Obama, Boehner revisit the sunset provision on the Bush tax cuts
By Lori Montgomery
The battle over the Bush tax cuts moved to the Oval Office on Tuesday morning.
In a meeting with congressional leaders from both parties, President Obama reiterated his intention to ditch the portion of the cuts that benefit the wealthy when they expire in January, saying the country can't afford them.
House Minority Leader John A. Boehner (R-Ohio) fired back that raising taxes on high earners means kicking many small businesses when they're trying to recover from the recession.
Aides in both parties said that Obama maintained his focus on the deficit, pointing out that the tax cuts, enacted in 2001 and expanded in 2003, were written in such a way to leave the next administration dealing with the thorny question of whether to extend them despite their impact on the deficit.
Boehner responded: "I wasn't there.
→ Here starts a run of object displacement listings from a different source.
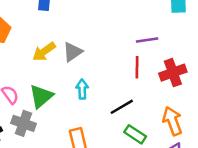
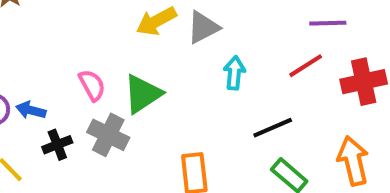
red line: (137, 67) -> (306, 66), turned 50
cyan arrow: (82, 89) -> (234, 73), moved

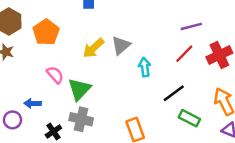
pink semicircle: (92, 85) -> (55, 75), moved
green triangle: (143, 94) -> (79, 89), moved
blue arrow: (31, 110) -> (33, 103), moved

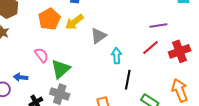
orange pentagon: (46, 32) -> (49, 19), moved
yellow arrow: (93, 48) -> (74, 22), moved
black line: (174, 93) -> (128, 80), moved, turned -48

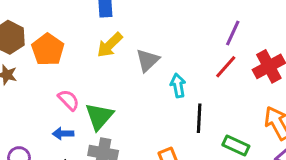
orange pentagon: (49, 19) -> (48, 50), moved
purple line: (158, 25) -> (233, 33), turned -48
blue arrow: (21, 77) -> (63, 134), moved

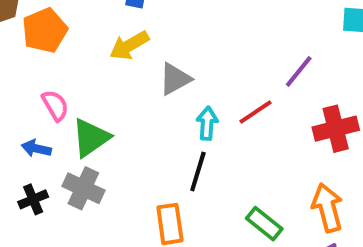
red line: (226, 67) -> (255, 112), moved
black line: (199, 118) -> (198, 172), moved

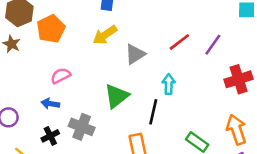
pink semicircle: (55, 105) -> (61, 76), turned -84
red line: (255, 112) -> (179, 42), moved
cyan arrow: (207, 123) -> (169, 84), moved
green triangle: (91, 138) -> (116, 96), moved

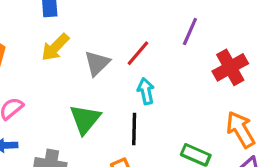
red line: (179, 42) -> (138, 53), moved

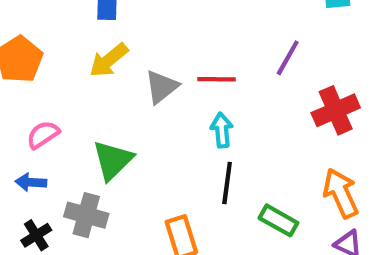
red line: (138, 53) -> (216, 79), turned 44
green triangle: (85, 119) -> (113, 160), moved
black line: (134, 129) -> (227, 183), moved

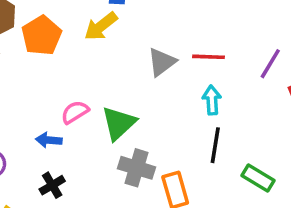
purple line: (288, 58) -> (270, 64), moved
yellow arrow: (109, 60) -> (101, 26), moved
pink semicircle: (43, 135) -> (75, 112), moved
gray cross: (86, 215) -> (137, 168), moved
I didn't structure that deal."
There followed a momentary silence. Boehner has been in Congress since 1991.
"How long have you been here?" someone asked. And the room burst into laughter.
Democratic aides accused Boehner of trying to deflect blame for the tax cuts, which are projected to add a total of nearly $3 trillion to deficits over the next decade. But a senior Republican aide said Boehner merely meant that he was not in House leadership during the negotiations. If he had been, the aide said, Boehner would have insisted that the cuts be made permanent.
The cuts were written to expire to allow the bill to pass Congress under fast-track budget rules, known as reconciliation, and avoid a filibuster in the Senate. Just like the final piece of Obama's health care overhaul, the tax cuts needed only 50 votes to win Senate approval, instead of the 60 required to shut down a filibuster.
Under reconciliation, legislation may not increase the deficit beyond a 10-year "budget window." Because the tax cuts would have increased the deficit, Republicans had to write them to expire in 2011.
Bill Thomas, the former GOP Ways and Means chairman who led negotiations over the legislation, said House Republicans indeed wanted to make the tax cuts permanent, but that the sunset provision had to be added to get them through the Senate.
"We didn't write them to expire in 10 years because we were worried about huge deficits. We wrote them that way because it was the only way to make law," Thomas said.